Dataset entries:
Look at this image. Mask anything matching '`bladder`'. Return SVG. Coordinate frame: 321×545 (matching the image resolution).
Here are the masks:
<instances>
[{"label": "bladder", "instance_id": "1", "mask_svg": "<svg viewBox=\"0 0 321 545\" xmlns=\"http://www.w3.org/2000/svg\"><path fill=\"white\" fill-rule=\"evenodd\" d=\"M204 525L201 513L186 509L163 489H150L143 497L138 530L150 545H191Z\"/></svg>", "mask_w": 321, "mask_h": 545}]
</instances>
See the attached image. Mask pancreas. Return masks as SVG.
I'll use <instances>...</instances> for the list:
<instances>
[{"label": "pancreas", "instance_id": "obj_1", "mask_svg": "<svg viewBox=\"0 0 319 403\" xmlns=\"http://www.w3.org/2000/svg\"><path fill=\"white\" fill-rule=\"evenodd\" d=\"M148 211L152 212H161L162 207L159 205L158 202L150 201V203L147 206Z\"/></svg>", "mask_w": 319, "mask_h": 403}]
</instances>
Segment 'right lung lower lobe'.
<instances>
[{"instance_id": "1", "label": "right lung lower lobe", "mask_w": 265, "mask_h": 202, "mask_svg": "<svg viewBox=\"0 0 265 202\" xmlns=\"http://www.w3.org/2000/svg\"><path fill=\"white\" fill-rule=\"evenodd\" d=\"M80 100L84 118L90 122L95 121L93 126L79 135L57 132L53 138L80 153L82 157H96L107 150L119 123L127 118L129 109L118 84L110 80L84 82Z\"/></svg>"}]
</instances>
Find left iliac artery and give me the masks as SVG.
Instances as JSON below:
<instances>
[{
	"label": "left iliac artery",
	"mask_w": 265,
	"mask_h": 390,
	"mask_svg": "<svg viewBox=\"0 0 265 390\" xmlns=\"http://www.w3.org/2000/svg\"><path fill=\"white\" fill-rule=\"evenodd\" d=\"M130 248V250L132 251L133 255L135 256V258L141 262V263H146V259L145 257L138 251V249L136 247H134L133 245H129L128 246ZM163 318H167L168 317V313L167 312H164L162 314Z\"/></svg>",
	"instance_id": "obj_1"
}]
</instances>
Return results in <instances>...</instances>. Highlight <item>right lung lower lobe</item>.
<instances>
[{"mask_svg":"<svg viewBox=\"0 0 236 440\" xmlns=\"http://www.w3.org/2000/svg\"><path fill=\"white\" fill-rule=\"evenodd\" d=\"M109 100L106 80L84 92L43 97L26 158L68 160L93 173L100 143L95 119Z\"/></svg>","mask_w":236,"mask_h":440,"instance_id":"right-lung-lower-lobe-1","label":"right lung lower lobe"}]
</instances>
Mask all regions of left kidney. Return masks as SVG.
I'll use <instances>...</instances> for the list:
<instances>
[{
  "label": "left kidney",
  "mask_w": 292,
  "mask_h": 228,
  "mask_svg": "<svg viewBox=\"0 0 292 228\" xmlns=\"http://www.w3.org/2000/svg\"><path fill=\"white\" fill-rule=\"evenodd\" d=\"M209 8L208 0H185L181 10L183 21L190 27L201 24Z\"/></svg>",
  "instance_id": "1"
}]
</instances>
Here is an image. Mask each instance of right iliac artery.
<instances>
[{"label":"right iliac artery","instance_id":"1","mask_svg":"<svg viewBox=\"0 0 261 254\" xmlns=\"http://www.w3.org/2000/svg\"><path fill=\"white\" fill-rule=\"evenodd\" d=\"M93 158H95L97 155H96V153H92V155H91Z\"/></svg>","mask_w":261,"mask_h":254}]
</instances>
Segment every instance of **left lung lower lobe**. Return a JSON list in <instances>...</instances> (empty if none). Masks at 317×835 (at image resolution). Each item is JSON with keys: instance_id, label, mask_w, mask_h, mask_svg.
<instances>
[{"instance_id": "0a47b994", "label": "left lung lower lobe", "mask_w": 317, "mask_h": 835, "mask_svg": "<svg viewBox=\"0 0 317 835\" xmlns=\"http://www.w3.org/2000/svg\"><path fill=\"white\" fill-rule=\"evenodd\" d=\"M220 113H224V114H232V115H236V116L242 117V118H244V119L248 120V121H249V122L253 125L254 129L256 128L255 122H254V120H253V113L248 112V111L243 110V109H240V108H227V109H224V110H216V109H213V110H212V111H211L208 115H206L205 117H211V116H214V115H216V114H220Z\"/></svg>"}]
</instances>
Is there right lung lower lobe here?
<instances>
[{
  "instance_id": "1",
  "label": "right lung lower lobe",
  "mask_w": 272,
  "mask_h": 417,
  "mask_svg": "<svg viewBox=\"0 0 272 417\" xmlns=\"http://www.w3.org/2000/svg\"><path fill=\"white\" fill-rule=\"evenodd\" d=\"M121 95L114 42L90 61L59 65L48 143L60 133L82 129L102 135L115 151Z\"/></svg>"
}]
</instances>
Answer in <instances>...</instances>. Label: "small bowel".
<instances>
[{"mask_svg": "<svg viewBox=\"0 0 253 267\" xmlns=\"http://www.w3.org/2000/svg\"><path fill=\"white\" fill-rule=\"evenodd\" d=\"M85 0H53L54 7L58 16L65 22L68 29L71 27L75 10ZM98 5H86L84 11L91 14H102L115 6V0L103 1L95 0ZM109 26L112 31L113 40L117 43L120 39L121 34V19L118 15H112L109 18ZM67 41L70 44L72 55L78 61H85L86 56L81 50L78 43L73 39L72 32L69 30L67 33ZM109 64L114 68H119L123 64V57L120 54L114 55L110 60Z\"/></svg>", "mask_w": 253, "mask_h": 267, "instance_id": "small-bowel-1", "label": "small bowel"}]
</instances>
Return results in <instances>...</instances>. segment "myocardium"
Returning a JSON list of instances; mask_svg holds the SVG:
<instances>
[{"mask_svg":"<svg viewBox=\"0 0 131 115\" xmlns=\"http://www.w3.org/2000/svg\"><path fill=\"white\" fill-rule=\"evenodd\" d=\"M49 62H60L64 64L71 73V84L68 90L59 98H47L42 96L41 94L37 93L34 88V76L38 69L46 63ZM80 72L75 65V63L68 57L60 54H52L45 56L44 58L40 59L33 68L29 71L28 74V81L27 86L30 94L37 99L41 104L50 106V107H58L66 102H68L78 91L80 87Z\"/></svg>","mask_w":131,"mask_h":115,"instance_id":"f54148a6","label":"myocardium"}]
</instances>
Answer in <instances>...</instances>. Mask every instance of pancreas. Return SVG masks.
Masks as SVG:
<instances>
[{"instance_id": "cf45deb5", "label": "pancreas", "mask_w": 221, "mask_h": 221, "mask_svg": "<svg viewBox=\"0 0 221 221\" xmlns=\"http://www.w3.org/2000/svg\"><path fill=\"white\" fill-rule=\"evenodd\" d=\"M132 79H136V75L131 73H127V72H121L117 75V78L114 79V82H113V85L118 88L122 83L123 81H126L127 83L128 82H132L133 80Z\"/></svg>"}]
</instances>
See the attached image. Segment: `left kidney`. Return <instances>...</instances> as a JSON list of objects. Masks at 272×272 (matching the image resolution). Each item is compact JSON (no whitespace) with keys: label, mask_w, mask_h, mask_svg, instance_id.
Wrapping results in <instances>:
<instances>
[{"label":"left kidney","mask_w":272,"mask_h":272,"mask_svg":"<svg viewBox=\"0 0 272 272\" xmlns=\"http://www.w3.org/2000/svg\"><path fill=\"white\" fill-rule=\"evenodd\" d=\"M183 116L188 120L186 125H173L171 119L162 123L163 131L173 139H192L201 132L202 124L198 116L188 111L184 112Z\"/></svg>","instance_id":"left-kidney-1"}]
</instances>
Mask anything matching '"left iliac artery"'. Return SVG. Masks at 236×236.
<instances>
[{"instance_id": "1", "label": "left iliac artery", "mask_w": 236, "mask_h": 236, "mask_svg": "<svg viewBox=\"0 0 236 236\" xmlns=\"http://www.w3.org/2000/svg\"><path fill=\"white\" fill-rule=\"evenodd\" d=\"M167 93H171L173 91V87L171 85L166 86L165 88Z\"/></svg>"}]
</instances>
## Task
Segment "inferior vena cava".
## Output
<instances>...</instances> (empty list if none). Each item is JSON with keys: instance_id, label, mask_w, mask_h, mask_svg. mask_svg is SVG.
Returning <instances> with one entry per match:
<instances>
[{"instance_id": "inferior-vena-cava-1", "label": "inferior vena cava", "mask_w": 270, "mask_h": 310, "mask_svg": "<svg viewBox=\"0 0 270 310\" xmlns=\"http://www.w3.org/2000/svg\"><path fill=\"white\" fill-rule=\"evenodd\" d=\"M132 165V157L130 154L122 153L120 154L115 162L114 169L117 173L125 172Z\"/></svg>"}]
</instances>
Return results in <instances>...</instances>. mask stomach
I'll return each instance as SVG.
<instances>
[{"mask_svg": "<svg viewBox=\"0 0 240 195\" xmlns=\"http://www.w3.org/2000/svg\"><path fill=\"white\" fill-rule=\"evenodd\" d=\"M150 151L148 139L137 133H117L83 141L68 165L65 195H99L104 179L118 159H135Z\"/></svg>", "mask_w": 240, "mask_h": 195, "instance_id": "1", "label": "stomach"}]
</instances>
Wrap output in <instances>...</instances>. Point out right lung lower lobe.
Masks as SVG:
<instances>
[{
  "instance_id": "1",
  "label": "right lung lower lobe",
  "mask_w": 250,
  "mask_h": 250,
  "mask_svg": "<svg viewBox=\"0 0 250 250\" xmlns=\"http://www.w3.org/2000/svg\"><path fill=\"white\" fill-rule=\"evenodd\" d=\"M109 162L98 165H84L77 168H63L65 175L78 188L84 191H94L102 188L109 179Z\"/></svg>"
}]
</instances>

# EXERCISE PROMPT
Output the line containing "<instances>...</instances> (empty list" together with all later lines of the entries, exactly as written, through the final line.

# EXERCISE ANSWER
<instances>...</instances> (empty list if none). Each item is JSON with keys: instance_id, label, mask_w, mask_h, mask_svg. mask_svg is SVG.
Returning <instances> with one entry per match:
<instances>
[{"instance_id": "inferior-vena-cava-1", "label": "inferior vena cava", "mask_w": 270, "mask_h": 310, "mask_svg": "<svg viewBox=\"0 0 270 310\" xmlns=\"http://www.w3.org/2000/svg\"><path fill=\"white\" fill-rule=\"evenodd\" d=\"M132 165V157L130 154L122 153L120 154L115 162L114 169L117 173L125 172Z\"/></svg>"}]
</instances>
Return results in <instances>...</instances>. mask stomach
I'll return each instance as SVG.
<instances>
[{"mask_svg": "<svg viewBox=\"0 0 240 195\" xmlns=\"http://www.w3.org/2000/svg\"><path fill=\"white\" fill-rule=\"evenodd\" d=\"M150 151L148 139L137 133H117L83 141L68 165L65 195H99L104 179L118 159H135Z\"/></svg>", "mask_w": 240, "mask_h": 195, "instance_id": "1", "label": "stomach"}]
</instances>
Wrap output in <instances>...</instances>. Point out right lung lower lobe.
Masks as SVG:
<instances>
[{
  "instance_id": "1",
  "label": "right lung lower lobe",
  "mask_w": 250,
  "mask_h": 250,
  "mask_svg": "<svg viewBox=\"0 0 250 250\" xmlns=\"http://www.w3.org/2000/svg\"><path fill=\"white\" fill-rule=\"evenodd\" d=\"M109 162L98 165H84L77 168H63L65 175L78 188L84 191H94L102 188L109 179Z\"/></svg>"
}]
</instances>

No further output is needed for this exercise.